Im Rollstuhl durch Kiew
Das Altenheim Nr.4 in der Schukowa Straße am Stadtrand von Kiew ist ein vierstöckiger Plattenbau. Die Fassade bröckelt, Gitter versperren die Fenster. Drinnen, in den Gängen, riecht es nach Desinfektionsmittel. In der ersten Etage im Zimmer 211 sitzt ein junger Mann in schwarzer Jogginghose, einer Trainingsjacke und kurzgeschnittenen schwarzen Haaren an einem Laptop.
Vitali ist 35 Jahre alt und wohnt im Altenheim, weil es in der Ukraine zu wenige Einrichtungen für behinderte Menschen gibt. Vitali kam mit infantiler Zerebralparese zur Welt, einer Form von Kinderlähmung bei Neugeborenen. Vitali sitzt im Rollstuhl, ohne Hilfe kann er das Haus nicht verlassen, nicht einkaufen oder mit der U-Bahn fahren.
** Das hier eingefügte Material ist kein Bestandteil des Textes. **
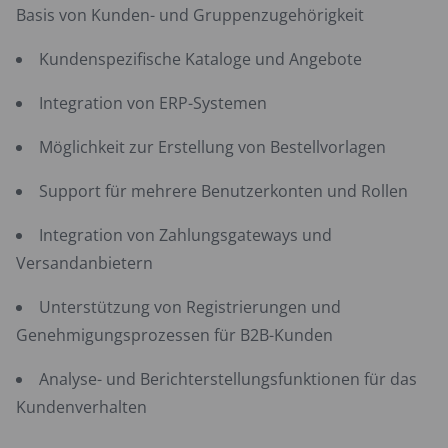
Basis von Kunden- und Gruppenzugehörigkeit
Kundenspezifische Kataloge und Angebote
Integration von ERP-Systemen
Möglichkeit zur Erstellung von Bestellvorlagen
Support für mehrere Benutzerkonten und Rollen
Integration von Zahlungsgateways und
Versandanbietern
Unterstützung von Registrierungen und
Genehmigungsprozessen für B2B-Kunden
Analyse- und Berichterstellungsfunktionen für das
Kundenverhalten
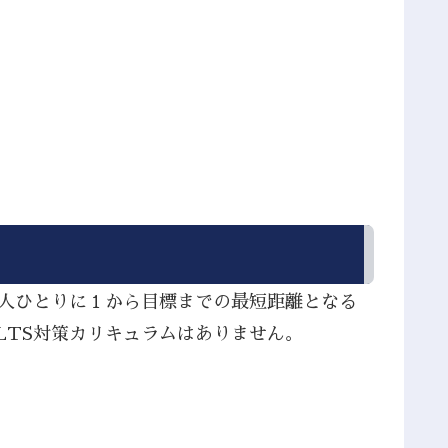
１人ひとりに１から目標までの最短距離となる
LTS対策カリキュラムはありません。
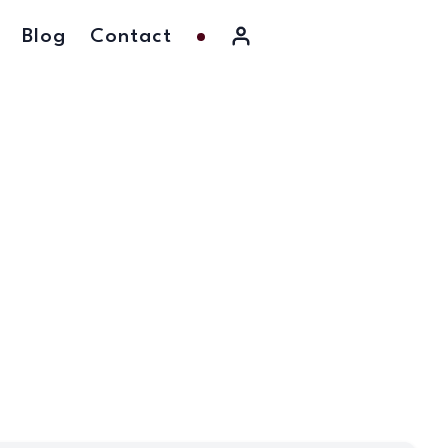
Blog
Contact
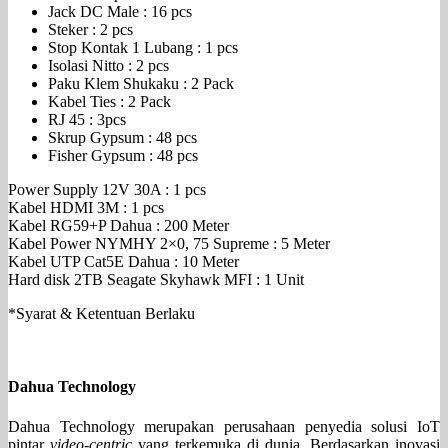
Jack DC Male : 16 pcs
Steker : 2 pcs
Stop Kontak 1 Lubang : 1 pcs
Isolasi Nitto : 2 pcs
Paku Klem Shukaku : 2 Pack
Kabel Ties : 2 Pack
RJ 45 : 3pcs
Skrup Gypsum : 48 pcs
Fisher Gypsum : 48 pcs
Power Supply 12V 30A : 1 pcs
Kabel HDMI 3M : 1 pcs
Kabel RG59+P Dahua : 200 Meter
Kabel Power NYMHY 2×0, 75 Supreme : 5 Meter
Kabel UTP Cat5E Dahua : 10 Meter
Hard disk 2TB Seagate Skyhawk MFI : 1 Unit
*Syarat & Ketentuan Berlaku
Dahua Technology
Dahua Technology merupakan perusahaan penyedia solusi IoT
pintar
video-centric
yang terkemuka di dunia. Berdasarkan inovasi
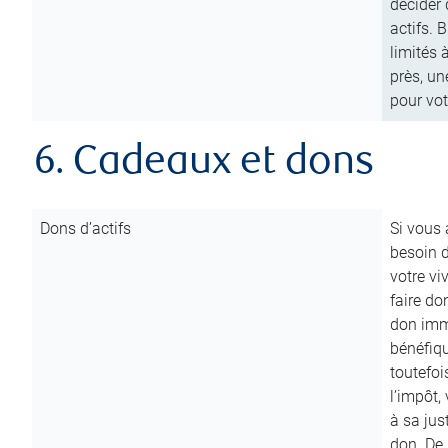
décider 
actifs. 
limités 
près, un
pour vot
6. Cadeaux et dons
Dons d’actifs
Si vous
besoin d
votre vi
faire do
don immé
bénéfiqu
toutefoi
l’impôt,
à sa ju
don. De p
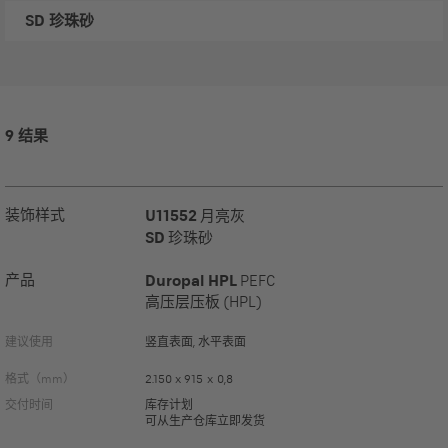
SD
珍珠砂
9 结果
装饰样式
U11552
月亮灰
SD
珍珠砂
产品
Duropal HPL
PEFC
高压层压板 (HPL)
建议使用
竖直表面, 水平表面
格式（mm）
2.150 x 915 x 0,8
交付时间
库存计划
可从生产仓库立即发货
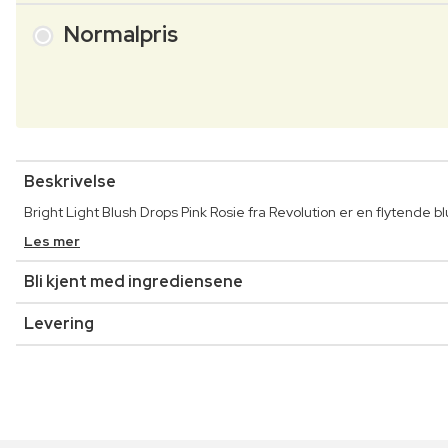
Normalpris
Beskrivelse
Bright Light Blush Drops Pink Rosie fra Revolution er en flytende b
Les mer
Bli kjent med ingrediensene
Levering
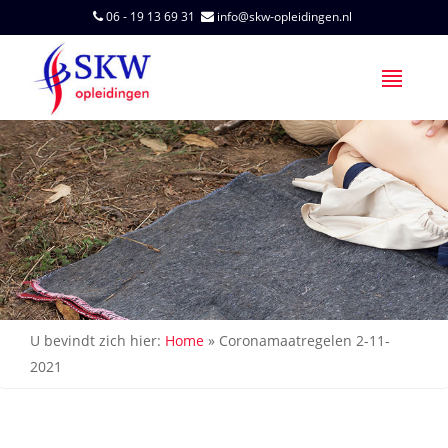
06 - 19 13 69 31
info@skw-opleidingen.nl
U bevindt zich hier:
Home
»
Coronamaatregelen 2-11-
2021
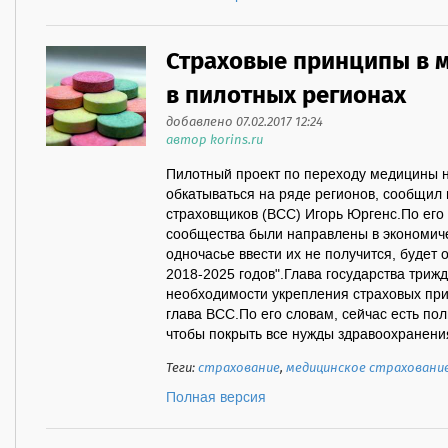
Страховые принципы в м
в пилотных регионах
добавлено 07.02.2017 12:24
автор korins.ru
Пилотный проект по переходу медицины 
обкатываться на ряде регионов, сообщил
страховщиков (ВСС) Игорь Юргенс.По его
сообщества были направлены в экономичес
одночасье ввести их не получится, будет 
2018-2025 годов".Глава государства триж
необходимости укрепления страховых пр
глава ВСС.По его словам, сейчас есть по
чтобы покрыть все нужды здравоохранения,
Теги:
страхование
,
медицинское страховани
Полная версия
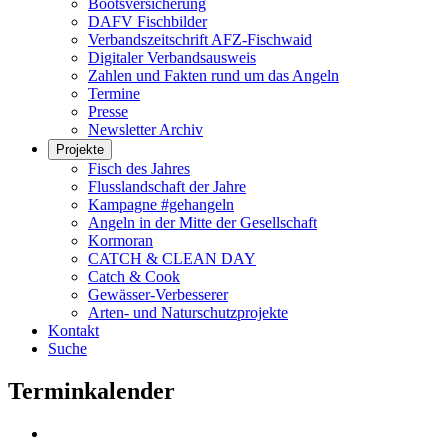
Bootsversicherung
DAFV Fischbilder
Verbandszeitschrift AFZ-Fischwaid
Digitaler Verbandsausweis
Zahlen und Fakten rund um das Angeln
Termine
Presse
Newsletter Archiv
Projekte
Fisch des Jahres
Flusslandschaft der Jahre
Kampagne #gehangeln
Angeln in der Mitte der Gesellschaft
Kormoran
CATCH & CLEAN DAY
Catch & Cook
Gewässer-Verbesserer
Arten- und Naturschutzprojekte
Kontakt
Suche
Terminkalender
Wütend ist er nicht, aber enttäuscht
Auf dem Fensterbrett hat Vitali russische Ikonen aufgestellt, an der Wand hängt ein Teppich, hinter dem Bett steht ein Fernseher. Vor einer Stunde hat die Pflegerin das Mittagessen auf den Kühlschrank gestellt: Eine Tasse Tee und eine Metallschüssel mit Kartoffelbrei und Buchweizen. „Das gibt es hier jeden Tag“, bemerkt Vitali. Aufgrund der Nervenerkrankung kann er nicht richtig sprechen, seine Worte sind nur schwer zu verstehen. Aber er versteht alles, was man ihm sagt. Seit fünf Jahren lebt er in dem 20 Quadratmeter großen Zimmer. Zuvor hat er bei seinen Eltern in Butscha gewohnt, einer Provinzstadt nahe Kiew. Dann ließen sich die Eltern scheiden. „Meine Mutter wollte mich nicht mehr zu Hause haben“, sagt Vitali. Wütend auf sie sei er nicht, sagt er, aber enttäuscht.
„Menschen
mit Behinderung sind in der Ukraine vom öffentlichen Leben
ausgeschlossen“, sagt Raisa Krawtschenko. Die 51-Jährige mit der Bluse
und der Brille sitzt in einem kleinem Büro in der achten Etage im Haus
des Sozialministeriums in Kiew. Sie ist Leiterin der „Koalition für die
Rechte körperlich und geistig behinderter Menschen“. Der private Verein
macht sich für die Inklusion behinderter Menschen stark.
In der
Ukraine sei es üblich, dass Behinderte bei ihrer Familie zu Hause
wohnen, erläutert Raisa Krawtschenko. Im ganzen Land gäbe es nur vier
Wohnheime, wo Behinderte unter Betreuung selbständig leben.
„Die
Pfleger respektieren mich nicht“, meint Vitali. „Ich habe den Eindruck,
das Altenheim will nur das Geld kassieren, das der Staat für meine
Unterbringung zahlt. Manchmal fühle ich mich wie im Gefängnis“, ergänzt
er. Die Luft ist stickig, die Fenster sind zugeklebt, der Balkon
vergittert.
Die Pfleger sind überfordert
Nachdem
ihn seine Mutter abgeschoben hatte, studierte Vitali vier Monate
Soziologie an der Offenen Universität für Humane Entwicklung in Kiew. An
der Uni lernen behinderte und nichtbehinderte Studenten gemeinsam, die
Hochschule ist komplett barrierefrei ausgestattet. Jedoch musste Vitali
das Studium wegen seiner Sprachstörung abbrechen.
So sitzt Vitali
wieder jeden Tag in seinem Zimmer. Die Pfleger führen ihn nicht auf die
Straße, Übungen zur Rehabilitation sind im Heim nicht vorgesehen. Die
Zeit vertreibt sich Vitali mit Musik und Filmen, die er aus dem Internet
herunterlädt. Am liebsten mag er mystische Filme, in denen es um den
Kampf zwischen Gut und Böse geht.
Plötzlich klopft es an der Tür, Olja Makar betritt das Zimmer. Die 23-jährige Studentin hält eine Einkaufstüte in der Hand, sie hat Brot, Käse, Wasser und Milch mitgebracht. Olja kommt zweimal pro Woche ins Altenheim, kauft Lebensmittel und geht mit Vitali spazieren. Kennengelernt haben sie sich in einer kirchlichen Gemeinschaft, die den Senioren hilft und in der sich Olja engagiert. „Als wir sahen, wie isoliert Vitali hier lebt, haben wir ihm den Laptop geschenkt“, sagt die junge Frau mit dem Wollpulli und der Jeans.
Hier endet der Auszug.